◆ Assigned task
Wherever a line holds the word "will", copy that line from the data.

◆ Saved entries
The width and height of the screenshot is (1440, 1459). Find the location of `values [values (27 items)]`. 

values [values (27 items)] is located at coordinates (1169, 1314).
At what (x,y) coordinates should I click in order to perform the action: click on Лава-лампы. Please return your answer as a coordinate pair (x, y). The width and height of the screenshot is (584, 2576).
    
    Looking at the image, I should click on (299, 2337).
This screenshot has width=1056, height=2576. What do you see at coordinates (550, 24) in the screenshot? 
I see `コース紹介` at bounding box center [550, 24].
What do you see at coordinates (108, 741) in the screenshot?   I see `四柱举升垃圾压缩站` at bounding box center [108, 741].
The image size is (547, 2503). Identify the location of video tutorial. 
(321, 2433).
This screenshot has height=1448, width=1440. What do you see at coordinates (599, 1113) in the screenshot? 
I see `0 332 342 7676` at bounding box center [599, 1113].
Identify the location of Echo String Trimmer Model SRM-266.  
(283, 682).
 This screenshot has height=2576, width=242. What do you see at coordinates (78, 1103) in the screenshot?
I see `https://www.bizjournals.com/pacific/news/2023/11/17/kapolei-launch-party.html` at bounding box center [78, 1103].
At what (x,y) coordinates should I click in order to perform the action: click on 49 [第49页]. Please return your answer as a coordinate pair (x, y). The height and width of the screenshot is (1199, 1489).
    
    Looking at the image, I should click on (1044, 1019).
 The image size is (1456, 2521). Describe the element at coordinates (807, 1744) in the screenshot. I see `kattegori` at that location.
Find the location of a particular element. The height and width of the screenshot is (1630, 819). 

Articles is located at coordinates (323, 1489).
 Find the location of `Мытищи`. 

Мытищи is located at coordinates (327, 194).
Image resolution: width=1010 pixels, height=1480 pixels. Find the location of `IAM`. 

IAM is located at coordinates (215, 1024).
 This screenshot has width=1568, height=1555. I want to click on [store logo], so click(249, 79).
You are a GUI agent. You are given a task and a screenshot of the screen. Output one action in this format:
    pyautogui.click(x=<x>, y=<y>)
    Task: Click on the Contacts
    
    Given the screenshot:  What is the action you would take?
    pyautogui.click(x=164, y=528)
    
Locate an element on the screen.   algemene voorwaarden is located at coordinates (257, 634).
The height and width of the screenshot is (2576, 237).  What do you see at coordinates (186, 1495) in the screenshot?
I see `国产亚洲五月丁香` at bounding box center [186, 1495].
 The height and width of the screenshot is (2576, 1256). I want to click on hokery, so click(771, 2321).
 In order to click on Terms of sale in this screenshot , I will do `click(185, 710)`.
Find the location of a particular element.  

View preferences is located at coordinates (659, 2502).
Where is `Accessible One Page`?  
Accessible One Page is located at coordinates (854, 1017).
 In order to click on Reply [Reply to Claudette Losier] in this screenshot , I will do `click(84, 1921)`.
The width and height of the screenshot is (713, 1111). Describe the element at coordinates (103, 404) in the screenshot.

◆ Completed exercise
 In order to click on Terms of sale in this screenshot , I will do `click(185, 710)`.
 In order to click on Reply [Reply to Claudette Losier] in this screenshot , I will do `click(84, 1921)`.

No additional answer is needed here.